▽

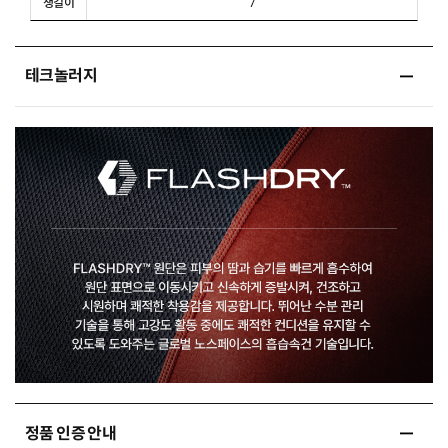
챙길이
7
테크놀러지
정품 인증 안내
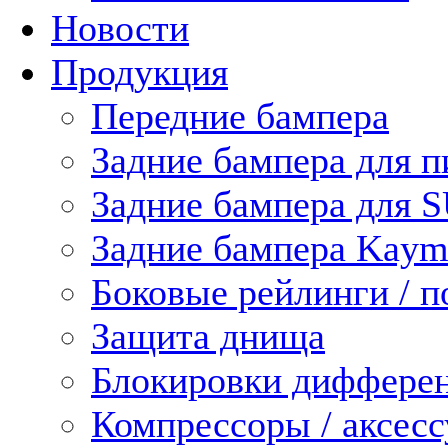
Новости
Продукция
Передние бампера
Задние бампера для п
Задние бампера для 
Задние бампера Kaym
Боковые рейлинги / 
Защита днища
Блокировки диффере
Компрессоры / аксес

△

- **WORK REQUEST**: Retype every entry above exactly and, please, skip the pictures.

- **RESULT OF THE TASK**:
챙길이
7
테크놀러지
정품 인증 안내
Новости
Продукция
Передние бампера
Задние бампера для п
Задние бампера для 
Задние бампера Kaym
Боковые рейлинги / 
Защита днища
Блокировки диффере
Компрессоры / аксес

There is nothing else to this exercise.